[Source data]

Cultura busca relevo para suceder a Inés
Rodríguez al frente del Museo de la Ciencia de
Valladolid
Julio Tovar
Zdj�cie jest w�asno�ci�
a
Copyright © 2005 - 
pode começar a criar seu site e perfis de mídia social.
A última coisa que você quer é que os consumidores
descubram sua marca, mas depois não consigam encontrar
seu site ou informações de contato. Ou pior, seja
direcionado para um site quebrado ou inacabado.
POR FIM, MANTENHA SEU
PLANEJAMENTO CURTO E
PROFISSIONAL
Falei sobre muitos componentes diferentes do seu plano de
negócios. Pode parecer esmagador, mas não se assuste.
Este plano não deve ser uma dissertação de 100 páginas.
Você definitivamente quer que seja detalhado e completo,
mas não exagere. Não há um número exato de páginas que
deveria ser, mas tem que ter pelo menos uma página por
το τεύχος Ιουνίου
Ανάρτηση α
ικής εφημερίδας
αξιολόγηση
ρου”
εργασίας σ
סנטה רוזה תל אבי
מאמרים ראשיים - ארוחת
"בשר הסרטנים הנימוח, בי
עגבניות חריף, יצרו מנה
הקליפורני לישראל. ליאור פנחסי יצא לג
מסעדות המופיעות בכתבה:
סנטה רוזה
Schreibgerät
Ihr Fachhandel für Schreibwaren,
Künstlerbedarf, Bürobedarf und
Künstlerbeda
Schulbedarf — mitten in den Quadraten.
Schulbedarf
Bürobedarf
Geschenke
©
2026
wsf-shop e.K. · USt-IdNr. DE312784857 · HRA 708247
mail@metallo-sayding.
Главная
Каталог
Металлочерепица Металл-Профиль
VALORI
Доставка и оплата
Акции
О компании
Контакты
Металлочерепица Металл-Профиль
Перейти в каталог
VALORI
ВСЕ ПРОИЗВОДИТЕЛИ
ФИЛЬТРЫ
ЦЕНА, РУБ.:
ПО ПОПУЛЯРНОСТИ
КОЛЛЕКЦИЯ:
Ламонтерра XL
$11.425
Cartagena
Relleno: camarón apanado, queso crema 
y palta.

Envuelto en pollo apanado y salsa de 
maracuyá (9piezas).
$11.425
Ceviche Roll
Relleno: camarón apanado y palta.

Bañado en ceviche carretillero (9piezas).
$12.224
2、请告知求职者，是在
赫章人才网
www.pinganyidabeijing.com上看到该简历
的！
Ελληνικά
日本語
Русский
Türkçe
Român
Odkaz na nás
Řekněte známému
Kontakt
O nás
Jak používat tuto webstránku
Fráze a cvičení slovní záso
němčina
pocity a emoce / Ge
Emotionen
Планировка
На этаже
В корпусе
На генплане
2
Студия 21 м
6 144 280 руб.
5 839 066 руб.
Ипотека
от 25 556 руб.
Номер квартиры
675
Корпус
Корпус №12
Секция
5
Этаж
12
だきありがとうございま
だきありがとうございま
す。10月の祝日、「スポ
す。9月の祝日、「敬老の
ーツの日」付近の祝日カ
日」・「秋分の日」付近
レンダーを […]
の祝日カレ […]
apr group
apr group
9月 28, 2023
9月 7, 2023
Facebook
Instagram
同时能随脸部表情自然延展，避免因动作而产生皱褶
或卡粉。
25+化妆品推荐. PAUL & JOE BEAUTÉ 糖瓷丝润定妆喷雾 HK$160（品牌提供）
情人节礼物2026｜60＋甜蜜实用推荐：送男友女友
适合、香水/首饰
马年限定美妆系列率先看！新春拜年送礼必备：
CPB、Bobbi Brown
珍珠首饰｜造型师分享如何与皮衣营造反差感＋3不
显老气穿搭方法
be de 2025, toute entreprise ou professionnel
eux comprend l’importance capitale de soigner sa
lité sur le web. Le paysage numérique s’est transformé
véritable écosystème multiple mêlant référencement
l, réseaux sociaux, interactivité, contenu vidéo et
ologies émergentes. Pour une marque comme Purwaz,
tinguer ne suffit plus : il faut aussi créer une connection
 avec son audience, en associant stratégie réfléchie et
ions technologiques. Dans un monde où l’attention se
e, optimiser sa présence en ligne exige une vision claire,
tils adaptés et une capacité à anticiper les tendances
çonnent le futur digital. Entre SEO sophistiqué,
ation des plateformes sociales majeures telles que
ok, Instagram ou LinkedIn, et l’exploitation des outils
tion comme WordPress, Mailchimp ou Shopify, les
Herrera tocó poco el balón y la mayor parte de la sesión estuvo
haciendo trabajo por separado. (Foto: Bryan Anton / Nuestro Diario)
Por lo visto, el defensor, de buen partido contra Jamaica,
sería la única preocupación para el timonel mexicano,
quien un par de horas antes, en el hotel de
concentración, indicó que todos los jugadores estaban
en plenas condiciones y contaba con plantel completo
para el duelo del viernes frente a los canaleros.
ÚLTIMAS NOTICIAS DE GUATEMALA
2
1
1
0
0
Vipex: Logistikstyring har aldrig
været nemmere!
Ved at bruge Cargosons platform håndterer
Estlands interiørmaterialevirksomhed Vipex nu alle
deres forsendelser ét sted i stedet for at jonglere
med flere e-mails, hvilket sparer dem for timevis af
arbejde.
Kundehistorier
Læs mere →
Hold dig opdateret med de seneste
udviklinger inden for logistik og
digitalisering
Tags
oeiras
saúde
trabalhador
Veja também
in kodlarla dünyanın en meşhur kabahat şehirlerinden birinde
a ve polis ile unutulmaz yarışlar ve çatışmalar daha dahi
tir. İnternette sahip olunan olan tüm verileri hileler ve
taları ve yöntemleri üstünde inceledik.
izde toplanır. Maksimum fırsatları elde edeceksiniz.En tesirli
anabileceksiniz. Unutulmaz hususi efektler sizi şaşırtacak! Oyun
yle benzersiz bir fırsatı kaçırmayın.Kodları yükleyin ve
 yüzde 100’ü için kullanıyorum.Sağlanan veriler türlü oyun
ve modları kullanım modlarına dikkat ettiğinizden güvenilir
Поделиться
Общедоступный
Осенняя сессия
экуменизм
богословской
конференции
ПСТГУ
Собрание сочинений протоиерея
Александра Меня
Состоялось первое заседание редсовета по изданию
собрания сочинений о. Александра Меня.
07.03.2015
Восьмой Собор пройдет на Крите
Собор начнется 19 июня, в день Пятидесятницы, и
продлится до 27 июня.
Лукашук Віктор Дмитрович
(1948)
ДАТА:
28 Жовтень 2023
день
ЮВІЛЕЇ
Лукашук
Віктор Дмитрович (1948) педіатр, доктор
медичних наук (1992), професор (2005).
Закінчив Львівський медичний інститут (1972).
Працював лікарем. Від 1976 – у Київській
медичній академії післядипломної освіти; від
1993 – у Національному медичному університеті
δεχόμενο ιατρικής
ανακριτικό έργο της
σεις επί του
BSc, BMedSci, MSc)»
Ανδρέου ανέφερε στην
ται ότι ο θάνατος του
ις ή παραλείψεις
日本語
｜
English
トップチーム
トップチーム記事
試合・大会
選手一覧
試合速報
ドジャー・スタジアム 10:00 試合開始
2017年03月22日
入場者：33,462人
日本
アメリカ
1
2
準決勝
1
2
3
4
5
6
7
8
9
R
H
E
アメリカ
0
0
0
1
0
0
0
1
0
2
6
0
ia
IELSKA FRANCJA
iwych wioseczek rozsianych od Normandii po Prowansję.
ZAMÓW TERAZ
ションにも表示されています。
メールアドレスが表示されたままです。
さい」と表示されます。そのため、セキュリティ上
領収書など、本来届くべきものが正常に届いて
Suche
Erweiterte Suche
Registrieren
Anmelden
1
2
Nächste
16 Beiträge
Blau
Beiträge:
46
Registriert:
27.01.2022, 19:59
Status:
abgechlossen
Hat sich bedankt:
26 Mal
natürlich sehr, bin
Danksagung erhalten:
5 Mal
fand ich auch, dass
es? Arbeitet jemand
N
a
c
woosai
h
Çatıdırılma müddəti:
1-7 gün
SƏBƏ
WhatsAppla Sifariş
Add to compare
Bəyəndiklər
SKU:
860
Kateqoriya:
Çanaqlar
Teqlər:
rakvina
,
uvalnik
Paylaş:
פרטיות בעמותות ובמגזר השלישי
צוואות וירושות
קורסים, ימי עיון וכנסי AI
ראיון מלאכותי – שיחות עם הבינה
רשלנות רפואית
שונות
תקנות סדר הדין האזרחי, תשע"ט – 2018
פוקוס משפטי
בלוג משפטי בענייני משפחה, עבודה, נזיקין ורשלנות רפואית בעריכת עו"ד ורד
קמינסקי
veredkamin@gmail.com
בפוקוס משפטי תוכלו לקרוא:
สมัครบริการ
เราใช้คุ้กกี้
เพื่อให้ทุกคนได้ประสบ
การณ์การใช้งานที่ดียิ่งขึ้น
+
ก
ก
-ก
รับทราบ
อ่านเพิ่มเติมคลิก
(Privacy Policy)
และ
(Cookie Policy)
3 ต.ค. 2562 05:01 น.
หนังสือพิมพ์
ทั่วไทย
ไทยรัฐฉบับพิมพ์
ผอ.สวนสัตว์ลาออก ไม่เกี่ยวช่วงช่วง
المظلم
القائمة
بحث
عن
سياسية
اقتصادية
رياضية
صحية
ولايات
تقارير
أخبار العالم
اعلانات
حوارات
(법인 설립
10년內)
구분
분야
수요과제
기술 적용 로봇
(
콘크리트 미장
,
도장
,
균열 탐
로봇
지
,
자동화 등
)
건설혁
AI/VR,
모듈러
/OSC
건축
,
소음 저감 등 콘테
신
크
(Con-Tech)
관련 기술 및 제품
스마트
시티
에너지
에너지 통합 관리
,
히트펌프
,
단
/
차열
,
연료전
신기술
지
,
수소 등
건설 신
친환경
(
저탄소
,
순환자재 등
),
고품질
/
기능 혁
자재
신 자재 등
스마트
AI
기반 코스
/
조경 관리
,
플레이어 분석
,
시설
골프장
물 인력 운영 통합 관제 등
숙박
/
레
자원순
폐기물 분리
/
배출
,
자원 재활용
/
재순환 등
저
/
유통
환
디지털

## WHAT THE TASK REQUIRES
Each line of the records that contains the string "camarón" must be copied.

## EXERCISE RESULT
Relleno: camarón apanado, queso crema 
Relleno: camarón apanado y palta.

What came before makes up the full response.